YOUR ASSIGNMENT: Go over the records and copy every line with the string "Τετάρτη".

DATA TO PROCESS:
----
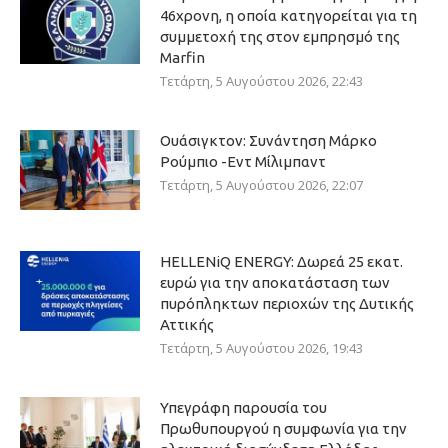
46χρονη, η οποία κατηγορείται για τη
συμμετοχή της στον εμπρησμό της
Marfin
Τετάρτη, 5 Αυγούστου 2026, 22:43
Ουάσιγκτον: Συνάντηση Μάρκο
Ρούμπιο -Εντ Μίλιμπαντ
Τετάρτη, 5 Αυγούστου 2026, 22:07
HELLENiQ ENERGY: Δωρεά 25 εκατ.
ευρώ για την αποκατάσταση των
πυρόπληκτων περιοχών της Δυτικής
Αττικής
Τετάρτη, 5 Αυγούστου 2026, 19:43
Υπεγράφη παρουσία του
Πρωθυπουργού η συμφωνία για την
----
SOLUTION TO THIS TASK:
Τετάρτη, 5 Αυγούστου 2026, 22:43
Τετάρτη, 5 Αυγούστου 2026, 22:07
Τετάρτη, 5 Αυγούστου 2026, 19:43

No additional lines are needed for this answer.